Al igual que el moquillo, puede ser difícil determinar si tu perro tiene adenovirus. Sin embargo, los síntomas a tener en cuenta incluyen diversos problemas del tracto digestivo como diarrea o vómitos. Si no se controla, estas condiciones podrían convertirse en ictericia.

La vacuna de adenovirus se administra al mismo tiempo que la vacuna de moquillo y, por lo general, es suficiente para cortar el problema de raíz. Si se manifiesta en su perro, su médico le recetará varios antibióticos para resolver el problema.

Tu perro también puede contraer leptospirosis; una dolencia basada en bacterias que puede transmitirse a través de la orina y el agua contaminadas. Esta enfermedad puede tener una amplia gama de síntomas que pueden hacer que su cachorro se vuelva miserable, desde afecciones leves como dolores musculares y diarrea hasta problemas graves como insuficiencia renal.

Tu cachorro puede vacunarse contra la leptospirosis; sin embargo, no todas las clínicas veterinarias vacunan contra la enfermedad. Como tal, asegúrese de hablar con su veterinario para asegurarse de que su cachorro reciba esta vacuna cuando reciba sus vacunas. Su cachorro estará muy agradecido de que no haya asumido.

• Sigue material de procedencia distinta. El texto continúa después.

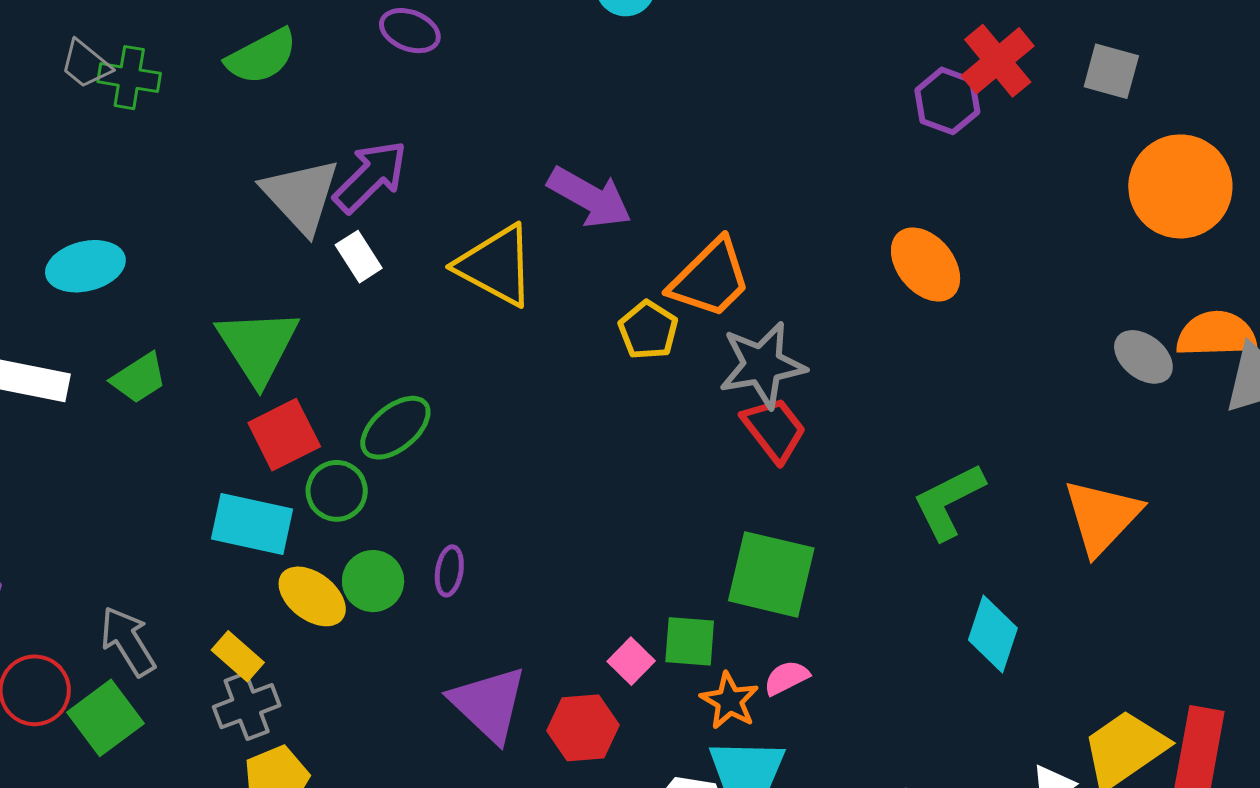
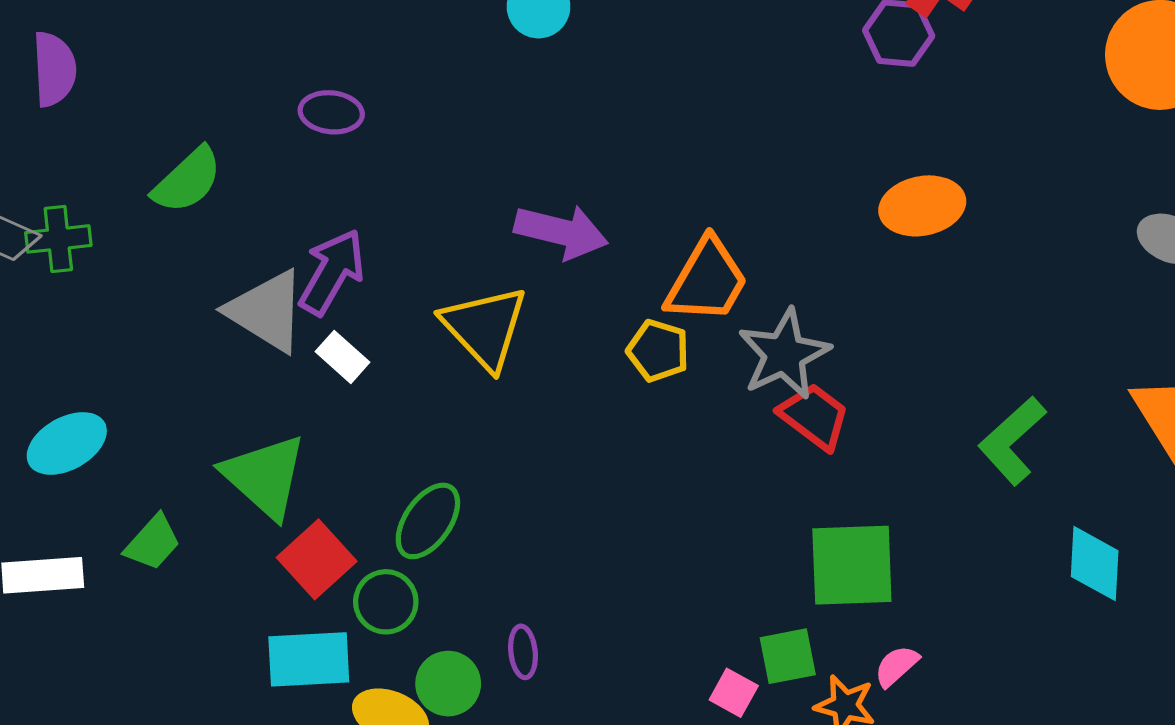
orange ellipse: (926, 264) -> (922, 206), turned -46
yellow triangle: (496, 265) -> (485, 328), turned 34

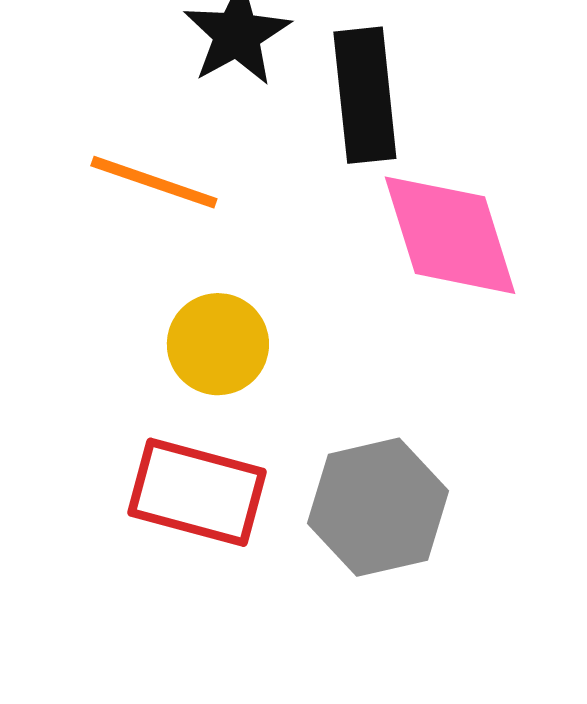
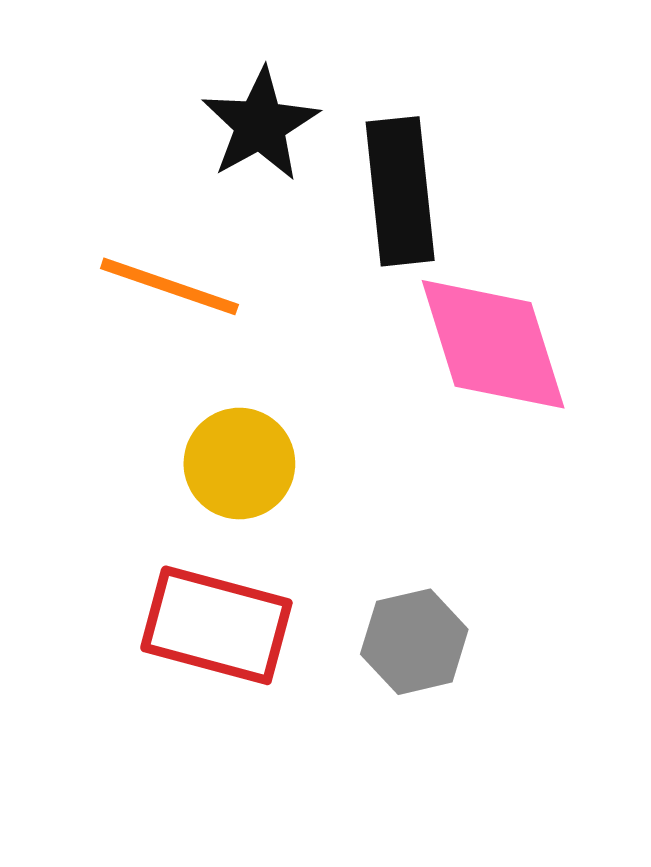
gray hexagon: (378, 507) -> (414, 642), size x0.7

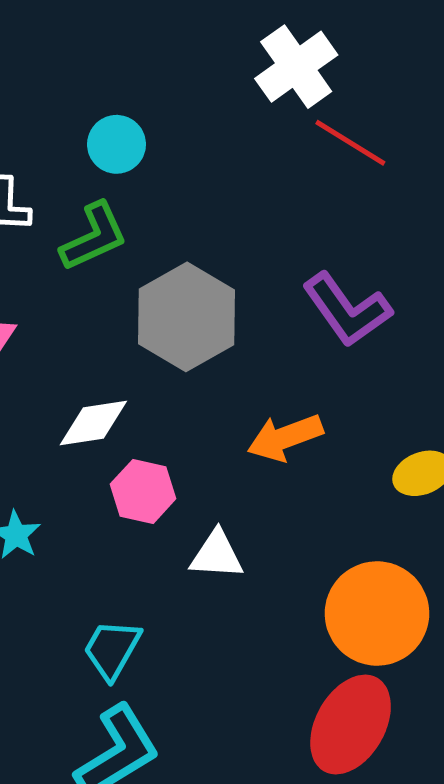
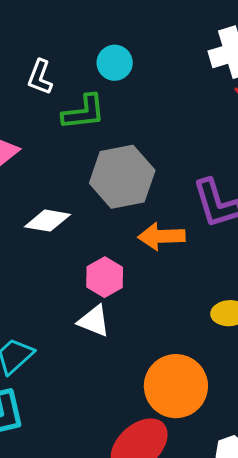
orange arrow: (285, 438) -> (161, 236), moved
pink hexagon: (143, 491) -> (105, 277), moved

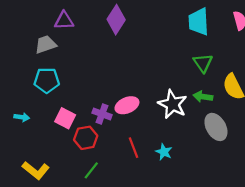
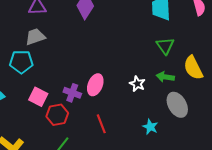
gray trapezoid: (46, 44) -> (35, 37), moved
white star: (173, 104) -> (137, 84), size x0.6
pink ellipse: (127, 105) -> (95, 85), turned -45
cyan star: (164, 152) -> (150, 127), moved

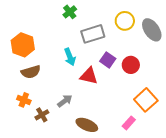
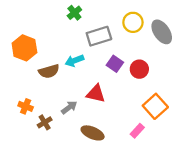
cyan arrow: (70, 57) -> (74, 61), turned 90
brown semicircle: (31, 72) -> (49, 71), moved
red triangle: (89, 76) -> (96, 94), moved

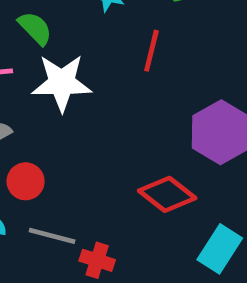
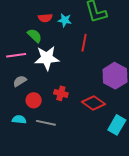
red cross: (97, 260) -> (61, 93), moved

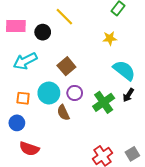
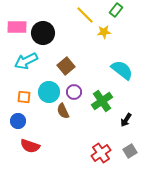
yellow line: (64, 17) -> (85, 15), moved
black circle: (43, 32) -> (43, 33), size x1.5
yellow star: (110, 38) -> (104, 32), moved
black arrow: (128, 95) -> (126, 120), moved

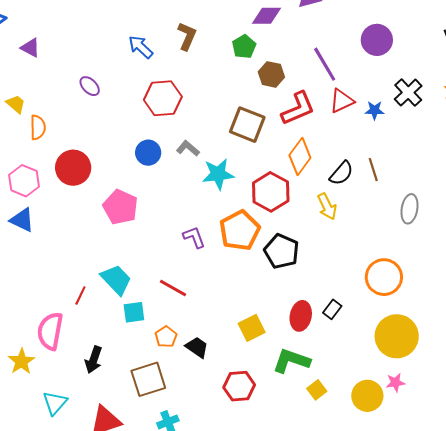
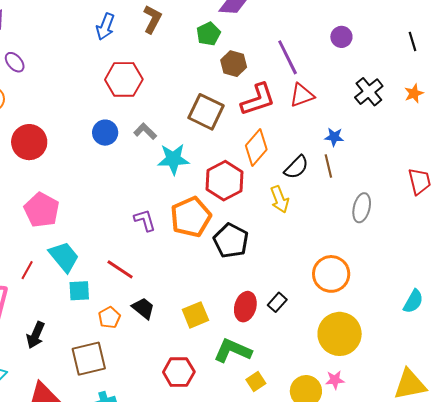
purple circle: (377, 40) -> (341, 37), size x0.7
blue arrow: (141, 47) -> (105, 27), turned -116
purple ellipse: (90, 86) -> (15, 62), moved
blue star: (374, 110) -> (334, 137), moved
pink pentagon: (120, 207) -> (42, 210), moved
black trapezoid: (197, 347) -> (143, 308), moved

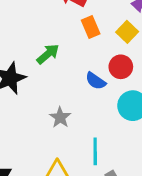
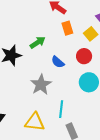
blue semicircle: (96, 81) -> (58, 62), moved
gray star: (60, 117) -> (41, 85), size x1.5

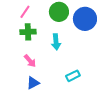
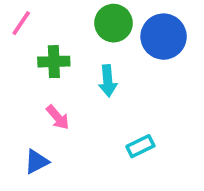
pink line: (25, 12) -> (21, 23), moved
blue triangle: (33, 83) -> (37, 162), moved

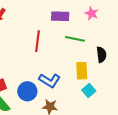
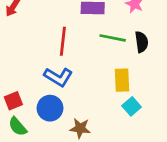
black semicircle: (101, 55) -> (142, 42), moved
blue L-shape: (50, 80) -> (58, 77), moved

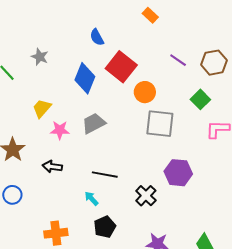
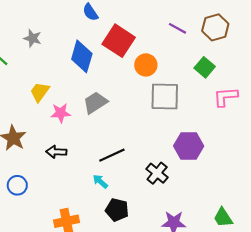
black line: (105, 175) -> (112, 155), turned -30
black pentagon: (105, 227) -> (117, 210), turned -30

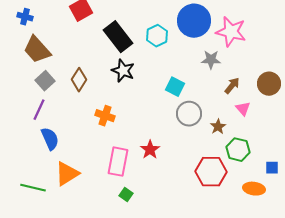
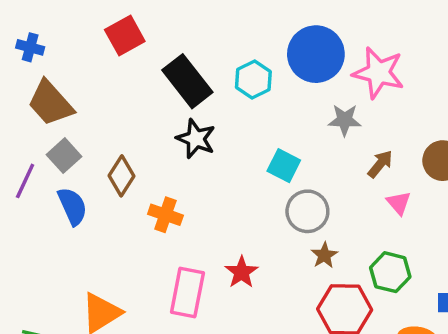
brown diamond: (79, 80) -> (121, 176), moved
purple line: (39, 110) -> (25, 181), moved
brown star: (218, 127) -> (324, 255), moved
blue semicircle: (50, 139) -> (72, 206), moved

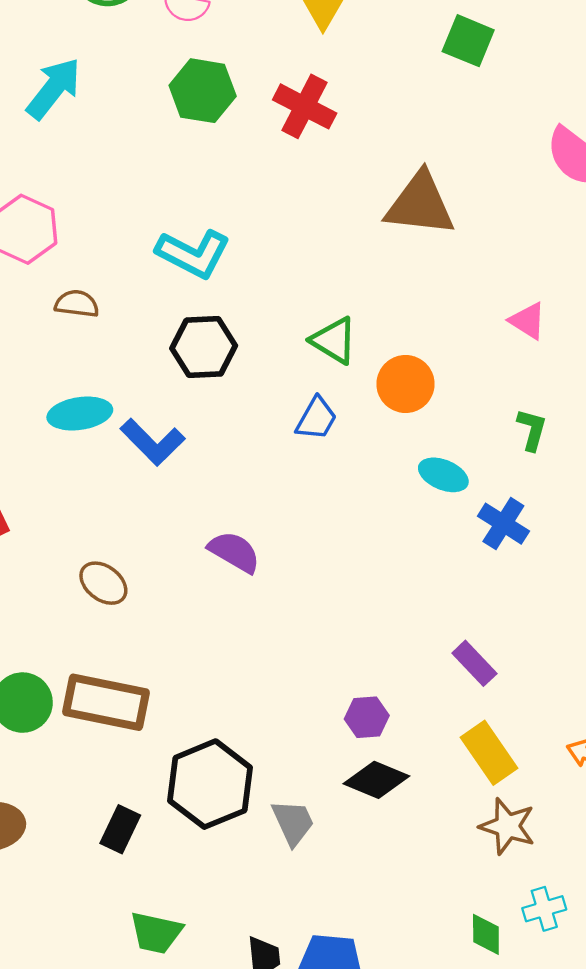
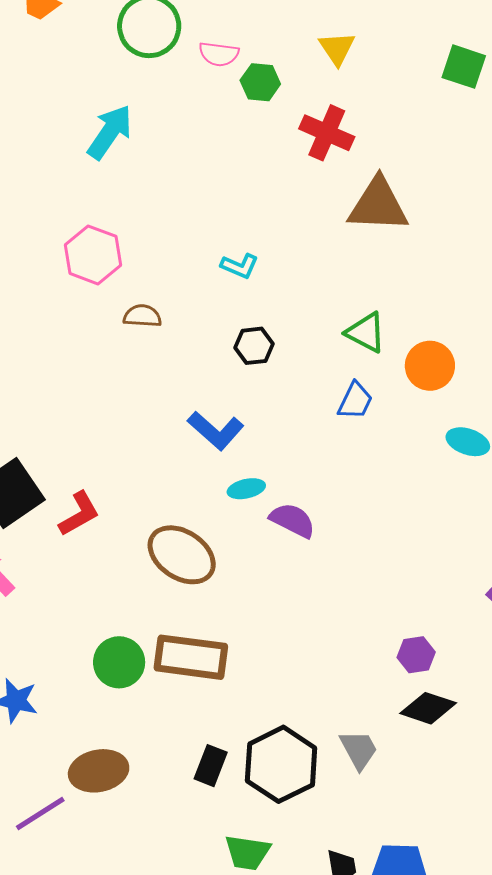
green hexagon: (203, 91) -> (260, 82), moved, size x0.7
brown triangle: (420, 204) -> (378, 205), moved
cyan L-shape: (193, 254) -> (240, 266), size x0.6
black hexagon: (204, 347) -> (254, 346), size x0.7
cyan ellipse: (80, 414) -> (246, 489), moved, size x0.7
brown ellipse: (103, 583) -> (182, 555), size x1.6
black hexagon: (210, 784) -> (281, 764), moved

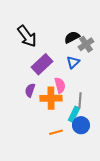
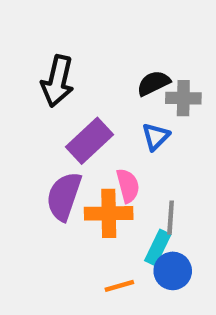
black arrow: (27, 36) -> (58, 81), turned 50
gray cross: (86, 44) -> (183, 98), turned 35
purple semicircle: (30, 90) -> (64, 196), size x1.6

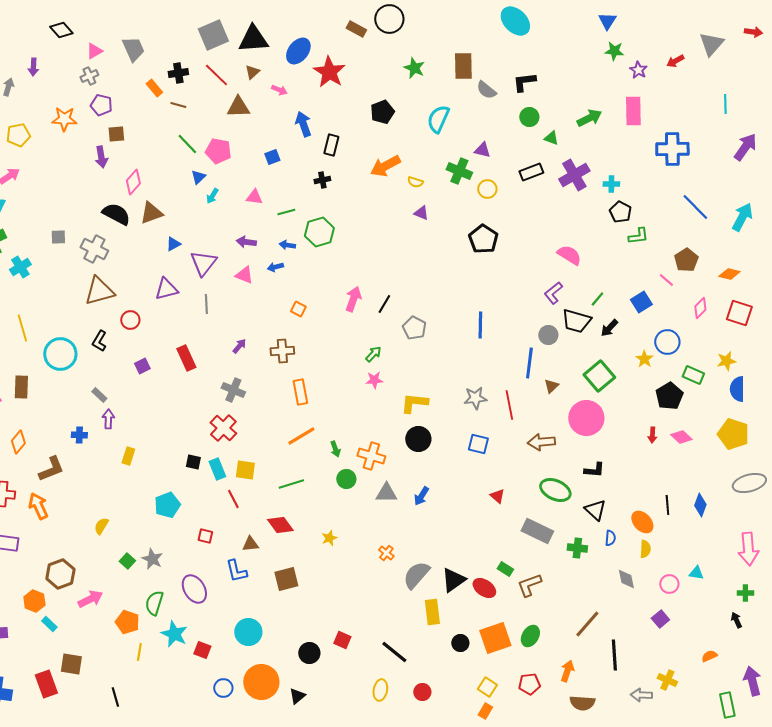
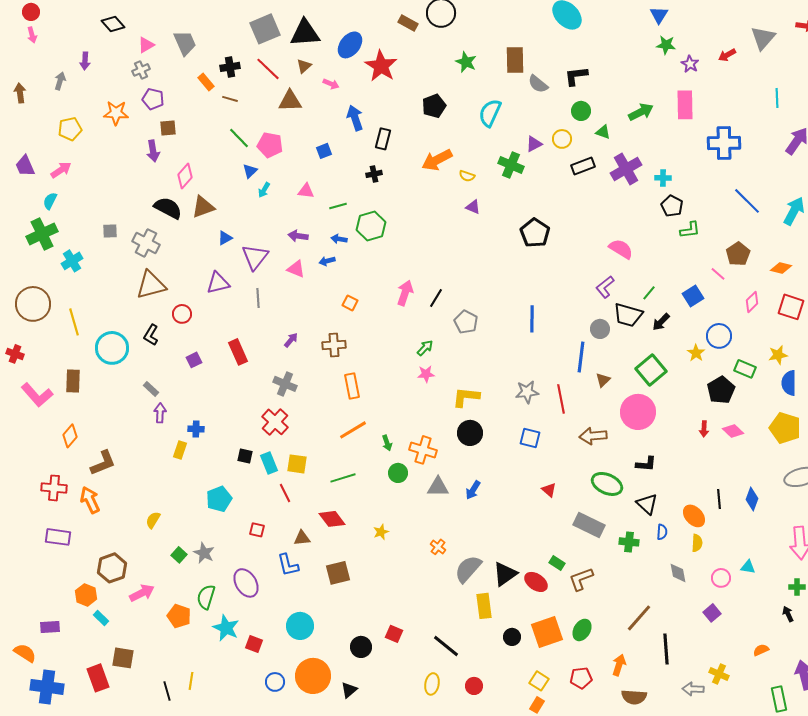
purple triangle: (482, 150) -> (534, 144), turned -42
yellow circle: (487, 189) -> (562, 139), moved
blue cross: (79, 435) -> (196, 429), moved
yellow line: (139, 652) -> (191, 681), moved

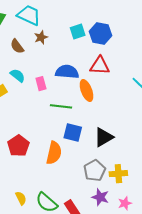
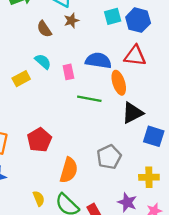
blue square: (73, 132) -> (154, 136), moved
black triangle: (104, 137) -> (132, 113), moved
orange semicircle: (54, 153) -> (69, 170), moved
gray pentagon: (95, 171) -> (109, 157), moved

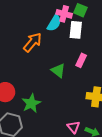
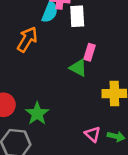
green triangle: (58, 71) -> (78, 68), moved

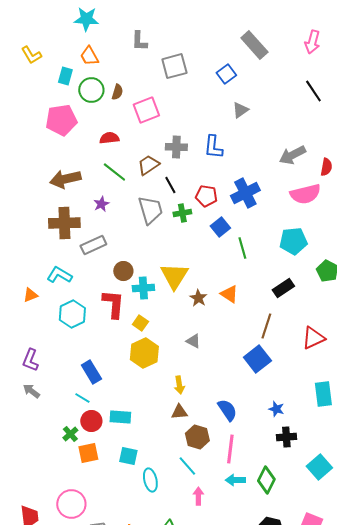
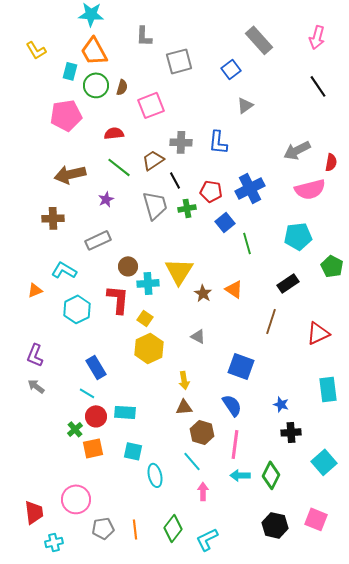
orange trapezoid: (89, 56) -> (94, 51), size x1.4
brown cross: (64, 223) -> (53, 218), moved, size x0.7
blue square: (257, 359) -> (241, 366), moved, turned -32

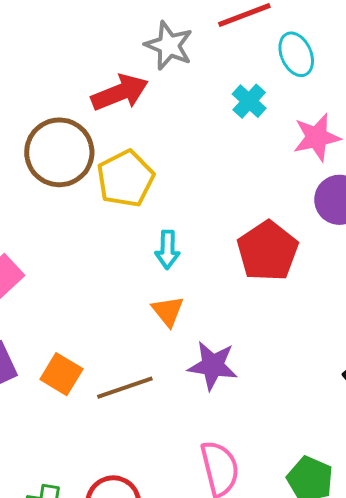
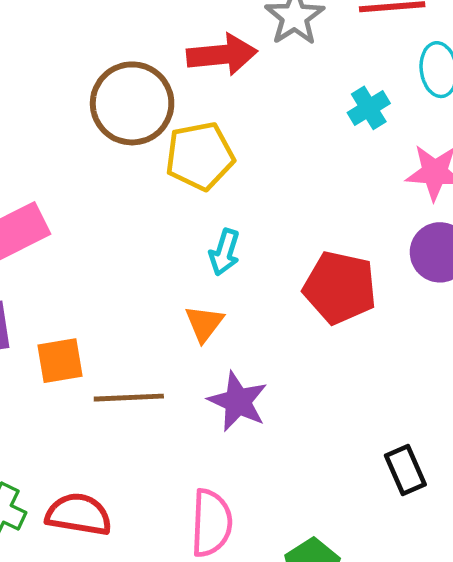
red pentagon: (268, 251) -> (340, 287), turned 30
orange square: (61, 374) -> (60, 361), turned 33

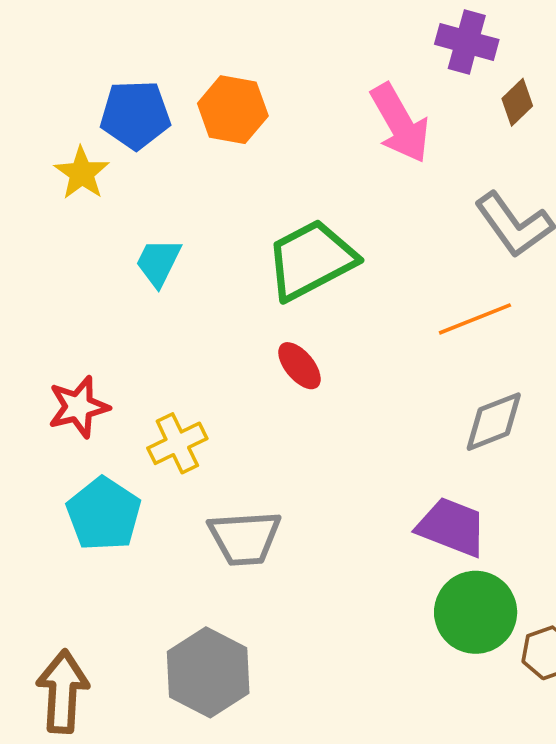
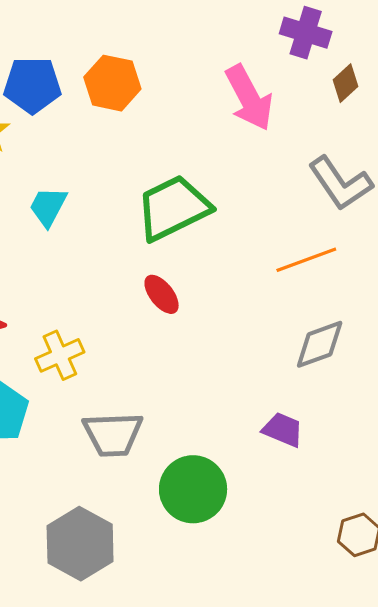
purple trapezoid: (452, 527) -> (283, 430), size x0.7
green circle: (476, 612) -> (193, 489), moved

Finalmente, prácticamente debe esperar que su cachorro desarrolle diarrea o vómitos en algún momento. Sin embargo, solo porque es un problema común, esto no significa que deba tratarse como si no fuera gran cosa. Puede ser sintomático de parásitos intestinales, o incluso puede estar relacionado con una de las cinco afecciones antes mencionadas.

Si su cachorro tiene diarrea persistente o vómitos, programe un viaje al veterinario para asegurarse de que no ocurra nada demasiado terrible. Si ve sangre u otra secreción de color cobarde en el vómito, vaya a un veterinario lo antes posible. El tratamiento que su veterinario le recetará a su perro dependerá de la causa de la enfermedad.

Mantenga una cabeza fría, por el bien de su cachorro!


Si su cachorro muestra signos de enfermedad, lo más importante que puede hacer por él es no entrar en pánico. Lo más probable es que, para empezar, el pequeño no tenga la fuerza completa, y puede sentirse un poco nervioso o deprimido. Actuar acosado no ayudará esto.

En cambio, sea gentil con su cachorro durante toda su enfermedad, desde el momento en que se da cuenta de que está bajo el clima hasta el momento en que se realiza el tratamiento prescrito por el veterinario. Tu perro no podrá agradecerte verbalmente por esto, pero sé que lo apreciará.